The resolution was adopted by a unanimous vote, and Mr. Blaine said,—

“Gentlemen of the House of Representatives:

“You will accept my most grateful acknowledgments for the very cordial manner in which you have signified your approbation of my course as your presiding officer. I beg in return to witness to the dignity, the diligence, and the ability with which you have severally discharged your representative trusts. We met, many of us, as strangers; may I not hope that we all part as friends, and parting, may we bear to our homes the recollection of duties faithfully performed, and the consciousness of having done something to promote the prosperity and welfare of our honored state. I bid you farewell.”

This was on the 18th of March, and on the 22d of April, the war having broken out, they were assembled again in extra session, Mr. Blaine in the chair. In three days and a half provisions were made for raising troops and money for the war, and legislation pertaining to militia-laws was enacted, etc. The wildest rumors filled the air. The country seemed transformed at once into a turbulent sea, but men did not lose their reckoning. Latitude and longitude were things too deeply fixed and broadly marked to be unseen or ignored. The storm blew from a single quarter. Its long gathering had made it black and fierce. It struck the gallant ship of state. She was reeling with the shock of war.

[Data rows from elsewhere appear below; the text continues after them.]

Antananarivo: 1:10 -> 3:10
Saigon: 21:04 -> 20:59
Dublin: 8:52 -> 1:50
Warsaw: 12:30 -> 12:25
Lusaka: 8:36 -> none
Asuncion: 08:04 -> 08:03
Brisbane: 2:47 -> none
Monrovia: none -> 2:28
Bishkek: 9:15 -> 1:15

Never did the beauty and worth of federal states appear to better advantage than when the impoverished and plundered government called on them for aid. It was the parent’s call upon her children for defence against their own misguided sisters. Never was mechanism more finely adjusted, or power more equally balanced, than in the Republic. Very distinct and separate are head and feet and hands, eyes and ears, yet nothing is more perfect in its unity.

It is much the same with the great union of states. They are separated far, and quite distinct in varied interests, but one in powerful unity. But the time had come to show the strength of that unity. All there was of the great mind and heart and life of Mr. Blaine was given to the nation in holiest exercise of all his powers.

While eighty thousand of the foe are opposing thirty-five thousand of our troops at Manassas Junction, and Colonel Ellsworth is losing his life at Alexandria; while Stephen A. Douglas is delivering in early June his last eloquent words, straight and heroic for the nation; while the bankers of Boston, New York, and Philadelphia are casting one hundred and fifty millions of dollars into the national treasury at Washington, and the brave General Lyon with eight thousand men is routing twenty-three thousand of the enemy in Missouri, at the cost of his life,—while all the activities of that first summer of war are going on, Mr. Blaine is facing a political storm of great severity, as general-in-chief in the campaign that places Israel Washburn, Jr., again in the gubernatorial chair of the state, and keeps the reins of government in Republican hands.

It has been a question often debated whether the nation is most indebted to her warriors or her statesmen. There can be no hesitation in deciding, where the mere question of life is considered, or the hardships of camp and march and field are included in the account. And yet Lincoln, nor Garfield wore a uniform when the bullet struck.

No one thinks their patriotism less intense, or that of cabinet, or senators and members of the house, or governors and council, or members of legislatures less ardent in their love of country, and zeal for the honor of her imperilled cause. At such times all true hearts are one, and the blood that throbs in hands and heart and feet is all the same.